ONLY ON ABC-7: Using fitness to prevent drug abuse
The El Paso Juvenile Probation Department is working with the FBI to prevent young offenders from ending up behind bars.
The two agencies are trying to get the kids to pick up barbells, rather than end up behind jail cell bars.
The Wolves Den Gym on Wall Street in East-Central El Paso is full of kids doing jumping jacks, burpees and jump squats. Instructors squawk directions to the kids, who grimace as they broke out in a sweat.
This isn’t your average gym class. These kids are repeat juvenile offenders. The instructors are FBI agents.
This is JPD Fit, a new aspect of probation within the Juvenile Probation Department.
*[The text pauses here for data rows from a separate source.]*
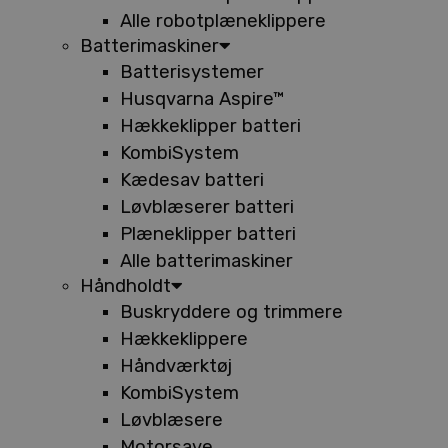
Alle robotplæneklippere
Batterimaskiner
Batterisystemer
Husqvarna Aspire™
Hækkeklipper batteri
KombiSystem
Kædesav batteri
Løvblæserer batteri
Plæneklipper batteri
Alle batterimaskiner
Håndholdt
Buskryddere og trimmere
Hækkeklippere
Håndværktøj
KombiSystem
Løvblæsere
Motorsave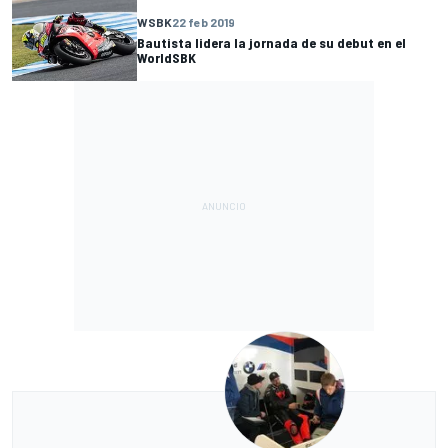
WSBK
22 feb 2019
Bautista lidera la jornada de su debut en el
WorldSBK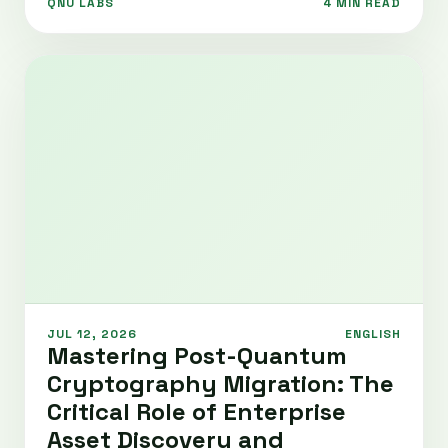
QNU LABS
4 MIN READ
JUL 12, 2026
ENGLISH
Mastering Post-Quantum
Cryptography Migration: The
Critical Role of Enterprise
Asset Discovery and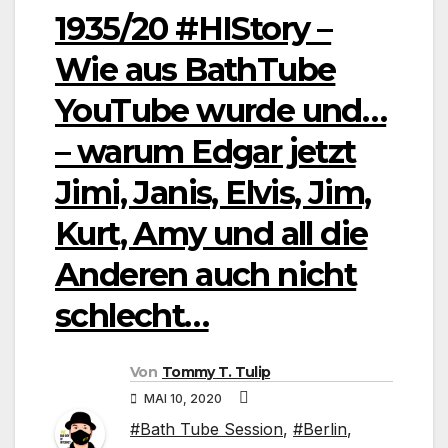
1935/20 #HIStory –
Wie aus BathTube
YouTube wurde und…
– warum Edgar jetzt
Jimi, Janis, Elvis, Jim,
Kurt, Amy und all die
Anderen auch nicht
schlecht…
Von
Tommy T. Tulip
MAI 10, 2020
#Bath Tube Session
,
#Berlin
,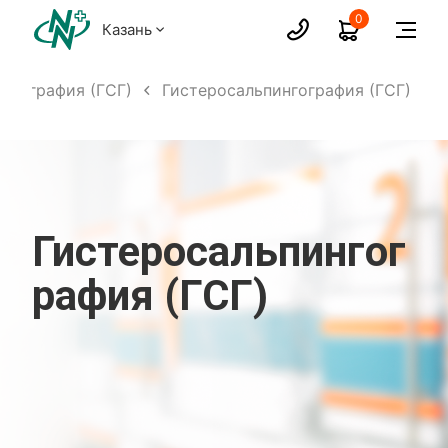
0
Казань
нгография (ГСГ)
Гистеросальпингография (ГСГ)
Гистеросальпингог
рафия (ГСГ)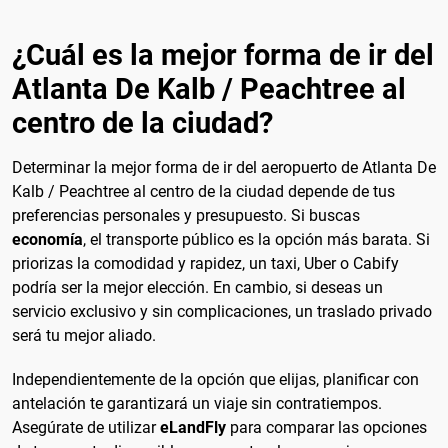
¿Cuál es la mejor forma de ir del
Atlanta De Kalb / Peachtree al
centro de la ciudad?
Determinar la mejor forma de ir del aeropuerto de Atlanta De
Kalb / Peachtree al centro de la ciudad depende de tus
preferencias personales y presupuesto. Si buscas
economía
, el transporte público es la opción más barata. Si
priorizas la comodidad y rapidez, un taxi, Uber o Cabify
podría ser la mejor elección. En cambio, si deseas un
servicio exclusivo y sin complicaciones, un traslado privado
será tu mejor aliado.
Independientemente de la opción que elijas, planificar con
antelación te garantizará un viaje sin contratiempos.
Asegúrate de utilizar
eLandFly
para comparar las opciones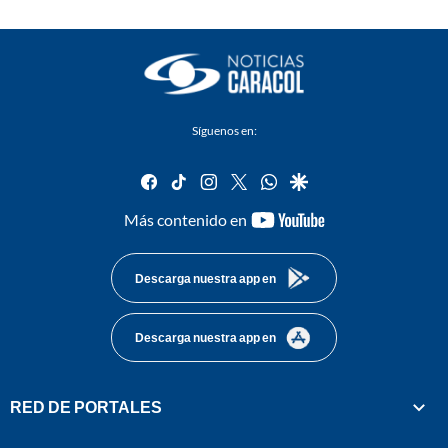
Síguenos en:
facebook
tiktok
instagram
twitter
whatsapp
google
youtube-
Más contenido en
footer
Descarga nuestra app en
Descarga nuestra app en
RED DE PORTALES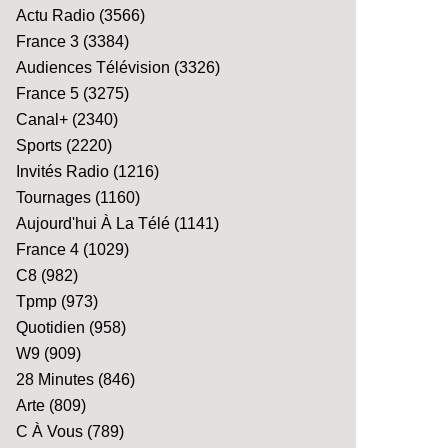
Actu Radio
(3566)
France 3
(3384)
Audiences Télévision
(3326)
France 5
(3275)
Canal+
(2340)
Sports
(2220)
Invités Radio
(1216)
Tournages
(1160)
Aujourd'hui À La Télé
(1141)
France 4
(1029)
C8
(982)
Tpmp
(973)
Quotidien
(958)
W9
(909)
28 Minutes
(846)
Arte
(809)
C À Vous
(789)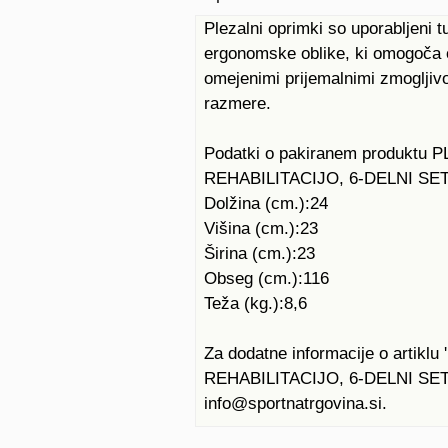
Plezalni oprimki so uporabljeni tud
ergonomske oblike, ki omogoča odl
omejenimi prijemalnimi zmogljiv
razmere.
Podatki o pakiranem produktu
REHABILITACIJO, 6-DELNI SET
Dolžina (cm.):24
Višina (cm.):23
Širina (cm.):23
Obseg (cm.):116
Teža (kg.):8,6
Za dodatne informacije o arti
REHABILITACIJO, 6-DELNI SET' o
info@sportnatrgovina.si.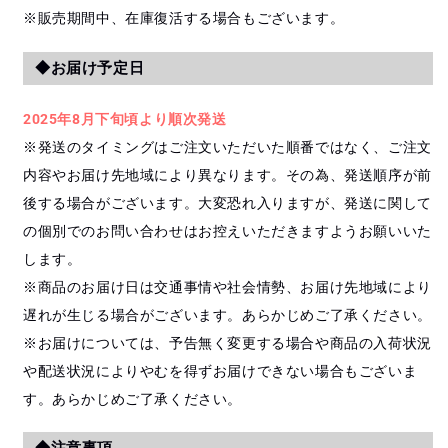
※販売期間中、在庫復活する場合もございます。
◆お届け予定日
2025年8月下旬頃より順次発送
※発送のタイミングはご注文いただいた順番ではなく、ご注文
内容やお届け先地域により異なります。その為、発送順序が前
後する場合がございます。大変恐れ入りますが、発送に関して
の個別でのお問い合わせはお控えいただきますようお願いいた
します。
※商品のお届け日は交通事情や社会情勢、お届け先地域により
遅れが生じる場合がございます。あらかじめご了承ください。
※お届けについては、予告無く変更する場合や商品の入荷状況
や配送状況によりやむを得ずお届けできない場合もございま
す。あらかじめご了承ください。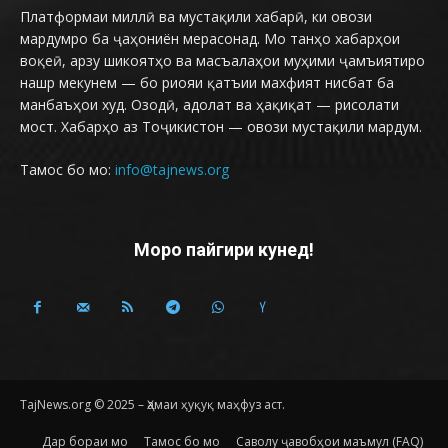
Платформаи миллӣ ва мустақили хабарӣ, ки овози
мардумро ба ҷаҳониён мерасонад. Мо танҳо хабарҳои
воқеӣ, арзу шикоятҳо ва масъалаҳои муҳими ҷамъиятиро
нашр мекунем — бо риояи қатъии махфият нисбат ба
манбаъҳои худ. Озодӣ, адолат ва ҳақиқат — рисолати
мост. Хабарҳо аз Тоҷикистон — овози мустақили мардум.
Тамос бо мо:
info@tajnews.org
Моро пайгири кунед!
TajNews.org © 2025 – Ҳамаи ҳуқуқ маҳфуз аст.
Дар бораи мо
Тамос бо мо
Саволу ҷавобҳои маъмул (FAQ)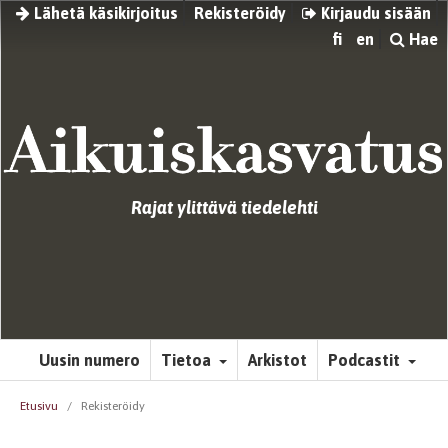
Lähetä käsikirjoitus
Rekisteröidy
Kirjaudu sisään
fi
en
Hae
Rajat ylittävä tiedelehti
Uusin numero
Tietoa
Arkistot
Podcastit
Etusivu
/
Rekisteröidy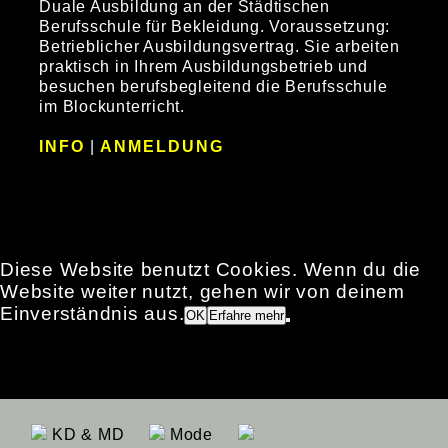
Duale Ausbildung an der Städtischen
Berufsschule für Bekleidung. Voraussetzung:
Betrieblicher Ausbildungsvertrag. Sie arbeiten
praktisch in Ihrem Ausbildungsbetrieb und
besuchen berufsbegleitend die Berufsschule
im Blockunterricht.
INFO
|
ANMELDUNG
Diese Website benutzt Cookies. Wenn du die
Website weiter nutzt, gehen wir von deinem
Einverständnis aus.
OK
Erfahre mehr
KD & MD
Mode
Rosie Medina, the director of special programs with JPD, calls the fitness regimen a “positive intervention.”
“We’re triggering the areas of the brain that are triggered by drugs,” Medina said. “So, by doing this we’re hoping to raise the levels in the brain, get them thinking positively and think of making positive choices when they leave here.”
The 20-week program is just halfway through its first year. It truly is a collaboration. Agents with the FBI and the Border Patrol, along with El Paso County Sheriff’s Office deputies, volunteer their time to train and mentor the kids. Plus, the owner of the Wolves Den Gym lends the facility to the group with no charge.
“They wanted to do something positive in the community as well on the front end, as opposed to just working our cases,” said FBI Special Agent-in-Charge Doug Lindquist about why the agency and its agents jumped at the opportunity to collaborate with JPD.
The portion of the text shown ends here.